=== How to complete this task ===
Down to the final line, reproduce the entries that follow exactly.

=== Given data ===

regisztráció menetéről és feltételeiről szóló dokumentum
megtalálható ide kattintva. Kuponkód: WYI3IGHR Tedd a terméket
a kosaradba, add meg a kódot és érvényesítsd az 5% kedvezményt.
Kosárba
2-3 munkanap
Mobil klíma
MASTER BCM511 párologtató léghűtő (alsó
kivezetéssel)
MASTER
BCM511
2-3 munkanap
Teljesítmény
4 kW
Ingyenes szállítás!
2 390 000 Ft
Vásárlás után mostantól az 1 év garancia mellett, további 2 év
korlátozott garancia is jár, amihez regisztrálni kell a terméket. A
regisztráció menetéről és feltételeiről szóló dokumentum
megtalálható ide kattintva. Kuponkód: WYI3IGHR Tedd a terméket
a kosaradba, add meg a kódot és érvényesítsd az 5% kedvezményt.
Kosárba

=== Exercise output ===
regisztráció menetéről és feltételeiről szóló dokumentum
megtalálható ide kattintva. Kuponkód: WYI3IGHR Tedd a terméket
a kosaradba, add meg a kódot és érvényesítsd az 5% kedvezményt.
Kosárba
2-3 munkanap
Mobil klíma
MASTER BCM511 párologtató léghűtő (alsó
kivezetéssel)
MASTER
BCM511
2-3 munkanap
Teljesítmény
4 kW
Ingyenes szállítás!
2 390 000 Ft
Vásárlás után mostantól az 1 év garancia mellett, további 2 év
korlátozott garancia is jár, amihez regisztrálni kell a terméket. A
regisztráció menetéről és feltételeiről szóló dokumentum
megtalálható ide kattintva. Kuponkód: WYI3IGHR Tedd a terméket
a kosaradba, add meg a kódot és érvényesítsd az 5% kedvezményt.
Kosárba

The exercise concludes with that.